The expected expression level of each transcript is limited by the sequencing depth or total number of reads, which is pre-determined by the experimental design and budget before sequencing. Since the expression level of the transcripts within the sample is dependent upon the other transcripts present (Rapaport et al., 2013), given a fixed total read count, higher expressed transcripts will have a greater proportion of total reads (Robinson et al., 2010, Mortazavi et al., 2008). Furthermore, longer transcripts have more reads mapping to them compared with shorter transcripts of a similar expression level (Oshlack et al., 2009). Therefore, a number of normalization methods for RNA-seq data have been proposed to correct for library size bias as well as length and GC-content bias.
(Rapaport et al., 2013) Comprehensive evaluation of differential gene expression analysis methods for RNA-seq data. Genome Biology.
(Robinson et al., 2010) A scaling normalization method for differential expression analysis of RNA-seq data.

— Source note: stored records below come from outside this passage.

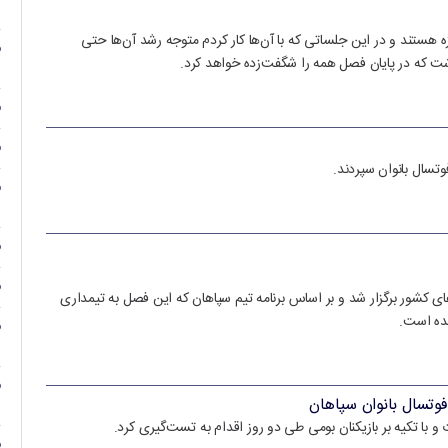
ه هستند و در این جلساتی که با آن‌ها کار کردم متوجه رشد آن‌ها حتی
 که در پایان فصل همه را شگفت‌زده خواهد کرد.
تسال بانوان سپردند.
ای کشور برگزار شد و بر اساس برنامه تیم سپاهان که این فصل به تیمداری
شده است.
وتسال بانوان سپاهان
و با تکیه بر بازیکنان بومی طی دو روز اقدام به تست‌گیری کرد.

Genome Biology.
(Mortazavi et al., 2008) Mapping and quantifying mammalian transcriptomes by RNA-Seq. Nature Methods
(Oshlack et al., 2009) Transcript length bias in RNA-seq data confounds systems biology. Biology Direct.
(Xiaohong et al., 2017) A comparison of per sample global scaling and per gene normalization methods for differential expression analysis of RNA-seq data. PLoS One.